Viewers hear, for example, Officer Ramos telling Kelly: "Now you see my fists? They're getting ready to fuck you up," as he snaps on latex gloves.

Shortly afterward, Kelly rose to his feet and backed away after being threatened. Both Ramos and Cicinelli began striking Kelly in the legs with their batons as he tried to backpedal from the blows. Soon after, four more officers joined in the assault. Kelly was punched, kicked, kneed and Tasered as he lay, writhing in pain and repeatedly screaming, among other things, "Dad, help me!"

Kelly suffered broken bones in his face from Cicinelli "smash[ing] his face to hell," to use his own words, when he used his Taser as a handheld weapon.


ONCE THE grainy video went viral and the grotesque image of Kelly's badly beaten face emerged in the media, Fullerton rose up to demand some accountability. Street demonstrations in front of police headquarters in the following days attracted hundreds of people, and City Council meetings featured three-hour-long public comment sections from angry residents.

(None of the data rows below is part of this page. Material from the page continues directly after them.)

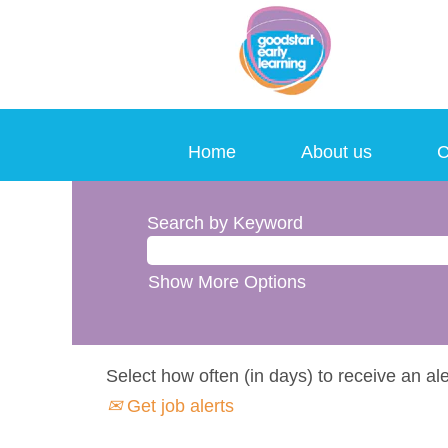
Home
About us
C
Search by Keyword
Show More Options
Select how often (in days) to receive an ale
Get job alerts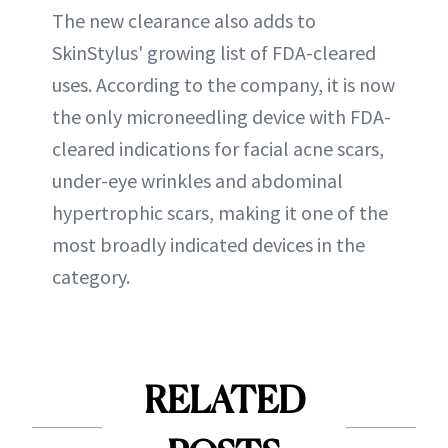
The new clearance also adds to
SkinStylus' growing list of FDA-cleared
uses. According to the company, it is now
the only microneedling device with FDA-
cleared indications for facial acne scars,
under-eye wrinkles and abdominal
hypertrophic scars, making it one of the
most broadly indicated devices in the
category.
RELATED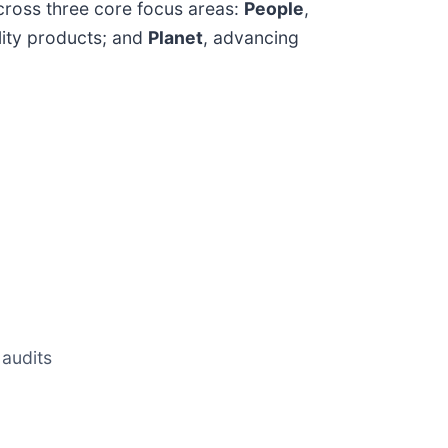
across three core focus areas:
People
,
ality products; and
Planet
, advancing
 audits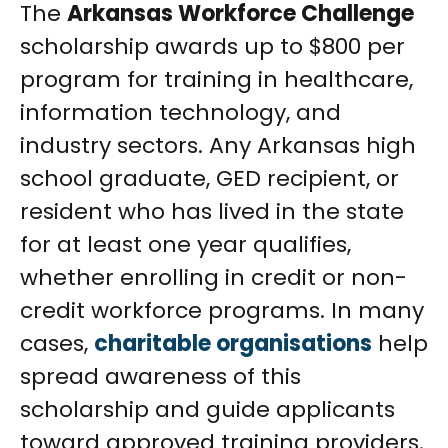
The
Arkansas Workforce Challenge
scholarship awards up to $800 per
program for training in healthcare,
information technology, and
industry sectors. Any Arkansas high
school graduate, GED recipient, or
resident who has lived in the state
for at least one year qualifies,
whether enrolling in credit or non-
credit workforce programs. In many
cases,
charitable organisations
help
spread awareness of this
scholarship and guide applicants
toward approved training providers.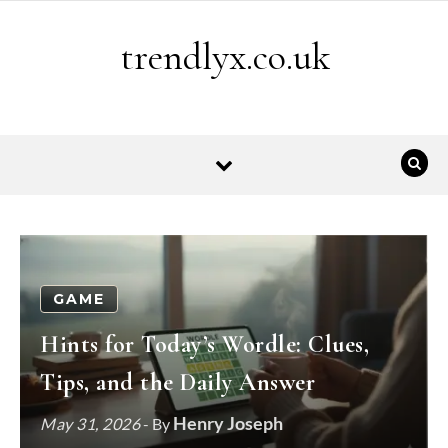
Skip to content
trendlyx.co.uk
GAME
Hints for Today’s Wordle: Clues,
Tips, and the Daily Answer
Henry Joseph
May 31, 2026
- By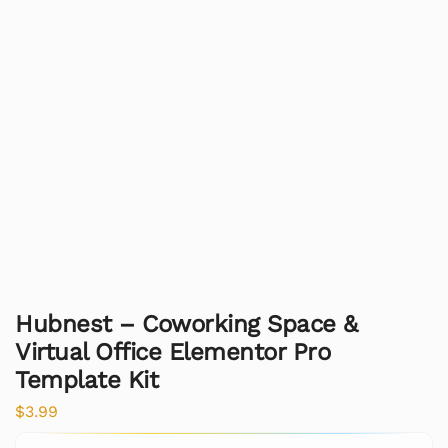
Hubnest – Coworking Space &
Virtual Office Elementor Pro
Template Kit
$
3.99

After three members of the City Council failed to make statements condemning the killer police or holding the police chief responsible, they were recalled. Under mounting pressure, Chief Sellers took a medical leave in August 2011. He never returned to his job, retiring half a year later.

The prosecutor, Tony Rackauckas--whose office had never reviewed a cop-on-civilian shooting it couldn't whitewash--was pressured into filing charges against three officers in an obvious attempt to placate the groundswell of protest that might have turned on him next.

By contrast, though an impromptu protest of about 100 people gathered at "Kelly's corner," near where Kelly was beaten, on the night of the acquittal, the numbers were smaller than the mobilizations in the wake of his murder.

"Kelly's Army" had splintered into several different groups in 2012 for a variety of reasons, and with an ongoing movement failing to take shape, the status quo returned to Fullerton.

For instance, despite some community objections, interim Police Chief Dan Hughes was approved by the City Council to serve in the position permanently. Hughes, a captain at the time of Kelly's beating, had allowed officers on the scene to view the video of their assault before they wrote their initial statements. He later told the Orange County Register that this was a "mistake."

Hughes, with help from the "reformed" City Council, also helped torpedo efforts of the citizen-led Police Oversight Proposal Committee, which wanted to establish a police overview body independent of the city. Last September, the city decided to contract out its "police overview" to a firm based in LA.

Now, with the trial over and the district attorney ruling out further action, Cicinelli has announced that he would like his old job back. He told the Register a day before he was acquitted: "I just have to see where this takes me. It's like starting over...My whole life has been stopped."

But it was Kelly Thomas whose life was stopped--literally. Winning justice for him and other victims of police terror will require a stronger and sustained movement that relies on its power to bring people into the streets.